As I wrote before, I consider it imperative to incorporate enough protein in ones diet. For myself I found about 180g–200g per day to be the minimal and perhaps also optimal amount of protein for me in order to function properly. At first these amounts seem large, because if you eat in a canteen, a single serving often tops out at 20g, but given that whey is dirt cheap, it can be accomplished quite easily, even if you have only time for one real meal during the day.
A scoop (e.g. the ones from MyProtein) of whey contains roughly 25g protein, so if I get four scoops, I am already halfway there. The easiest way is just to drink two shakes, but in fact, I found that one shake with three scoops, two unflavored, one with natural vanilla aroma, with about half a litre of milk, gives a shake with a good mouth feeling and acceptable taste to it. So here we already have about 90g, just coming from whey and milk.
The remaining scoop can be consumed in a variety of ways; you just might add some to oatmeal, if you are into that stuff, or can blend another, incredibly tasty, shake in the following way: blend one banana, some milk, 250g quark or cottage cheese and one scoop vanilla whey. The sourness of the quark cheese as well as the sweetness of the banana and vanilla flavor make up for a great taste; without the quark the whole damn thing is just too sweet for me. So here we have, even without the milk, already about 50g protein. You can even add some peanut or almond butter for an even richer taste. The only downside is that you have to blend really well.
So there are less than 60g protein to go. That amount already seems much more feasible. Just 300g of some lean meat and you are done, but you can actually do without it, as 250g of legumes already give you another 15g. Even most sources of carbohydrates aren't that bad. Say you shoot for about 75g–150g of Carbs, this amounts to half a (metric) pound of pasta (yielding 30g, so that we are at 185g and are done), at least one kg of potatoes (giving another 20g and having a lot of volume) or 200g rice, which again yields 15g. So in the worst case, we are at 170g. Not bad, for not having eaten any meat so far. A few nuts or a spoon of almond or peanut butter, and we are done.

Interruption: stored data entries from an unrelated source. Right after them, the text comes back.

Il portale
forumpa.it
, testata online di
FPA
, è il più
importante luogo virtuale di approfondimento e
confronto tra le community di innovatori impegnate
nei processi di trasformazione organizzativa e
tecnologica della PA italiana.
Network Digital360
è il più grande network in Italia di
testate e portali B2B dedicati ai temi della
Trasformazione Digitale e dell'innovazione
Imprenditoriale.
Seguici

This of course works in a myriad of combinations. The key is that one finds a framework which suits to ones habits and circumstances; if you have time for breakfast or lunch, things often get easier and you can sometimes drink less shake, because, even if it is quite tasty and has a nice feeling to it, eating something solid almost always feels so much better.
Finally there are also many ways to incorporate protein powder in a variety of dishes. For example, if you have any thick soup (i.e. one that is not clear), you can mix some whey in water and carefully give it to the soup, increasing the protein content and thickening the soup even further. But not that you have to be careful; it works quite similar to thickening a soup with flour.
Or you can try one of the many protein baked goods. Although whey seems to kick the shit out of casein in any study, casein lends itself better to baked goods, as it binds easier to fat and whey often gives a sandy consistency in the end result. Note that casein also binds a lot of fluid. If you are not quite sure what to do, just try to add one scoop to waffle or pan cake batter, although the internet offers a plethora of recipes, like my fancy chocolate coffee.
The point is that you pretty much have no excuse not to hit your macro goals, even if you do not have much time to eat or drink during the day.